Saturday 25 August 2018

Mia Bakes: Brown Sugar Steamed Cake (Huat Kueh)


Yes, that's a huat kueh (steamed cake) and I made it in a loaf pan. ROFL.

Never knew that making huat kueh can be so easy (though it take a little waiting time). So let's get over the ingredient so we can get started!

To get 1 loaf pan (approximate 10 slices), you'll need:
150g all purpose flour
50g dark brown sugar 
(add more if you prefer sweeter taste)
120ml warm water
(I used 50ml hot water and 70ml room temperature water)
1 egg
1 tsp yeast (about 3g)
1/4 tsp baking powder (optional)
toppings of your choice (I used about 35g of chopped dates & sultanas)

Making this steamed cake can't be any easier! First, fully melt your brown sugar in about 50ml of hot water and then add 70ml of room temperature water to make it lukewarm. Do make sure it's not too hot, if not you may kill your yeast. 

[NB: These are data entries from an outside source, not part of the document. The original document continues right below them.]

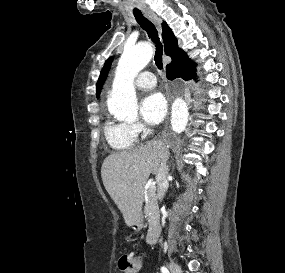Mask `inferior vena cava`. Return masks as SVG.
Returning <instances> with one entry per match:
<instances>
[{"instance_id":"obj_1","label":"inferior vena cava","mask_w":285,"mask_h":273,"mask_svg":"<svg viewBox=\"0 0 285 273\" xmlns=\"http://www.w3.org/2000/svg\"><path fill=\"white\" fill-rule=\"evenodd\" d=\"M167 175L168 166L166 165V161H163L159 168L158 174L156 175V180L158 183L157 198L159 200H162L168 188Z\"/></svg>"}]
</instances>
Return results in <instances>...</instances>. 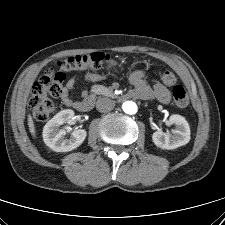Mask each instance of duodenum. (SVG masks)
<instances>
[{
    "label": "duodenum",
    "mask_w": 225,
    "mask_h": 225,
    "mask_svg": "<svg viewBox=\"0 0 225 225\" xmlns=\"http://www.w3.org/2000/svg\"><path fill=\"white\" fill-rule=\"evenodd\" d=\"M94 106V98L92 96H86L80 100H78L75 104V108L79 112H88Z\"/></svg>",
    "instance_id": "duodenum-1"
}]
</instances>
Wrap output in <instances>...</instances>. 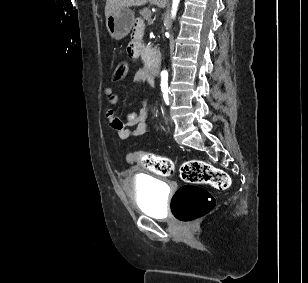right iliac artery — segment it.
Instances as JSON below:
<instances>
[{"label":"right iliac artery","instance_id":"obj_1","mask_svg":"<svg viewBox=\"0 0 308 283\" xmlns=\"http://www.w3.org/2000/svg\"><path fill=\"white\" fill-rule=\"evenodd\" d=\"M164 100H165L166 104L168 105L169 104L168 95H164Z\"/></svg>","mask_w":308,"mask_h":283}]
</instances>
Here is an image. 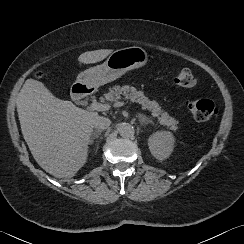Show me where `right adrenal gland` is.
<instances>
[{"label":"right adrenal gland","instance_id":"1","mask_svg":"<svg viewBox=\"0 0 244 244\" xmlns=\"http://www.w3.org/2000/svg\"><path fill=\"white\" fill-rule=\"evenodd\" d=\"M101 133H102V130L94 131L93 134H92L91 140H90V144H93L94 143V139H96V138L98 139L99 136L101 135ZM97 148H98V146H97Z\"/></svg>","mask_w":244,"mask_h":244}]
</instances>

In a clean bowl, sift in your flour and add in your yeast and baking powder if you prefer to have extremely soft and airy steamed cake. If you prefer to have your steamed cake more solid and chewy, leave out the baking powder. 

Add in the lukewarm brown sugar water and crack in an egg. Mix well until fully incorporated. 
Pour the mixture into a well greased loaf pan (or any baking tin you prefer) and cover well with cling wrap to prevent the batter from drying out. Then, leave it to proof at a warm spot for about 1 to 2 hours until it almost tripled in size.
I proofed mine using my oven's proofing setting and it took me about 45 minutes. 

Then, scatter your topping lightly over the top of the proofed batter. I suggests that you chop your toppings as small as possible as they might all just sink to the bottom if too heavy, for the batter is pretty liquidy. 

Steam your cake over medium/high heat for 30 minutes before turning off the heat and leaving it in the covered pot/steamer for an additional 5 minutes before opening your lid and taking your steamed cake out. Let it cool in the tin for another 5 to 10 minutes before flipping it out on a cooling rack to cool completely. 


The combination of both yeast and baking powder gave me some ridiculously soft and fluffy steamed cake! HUAT AH!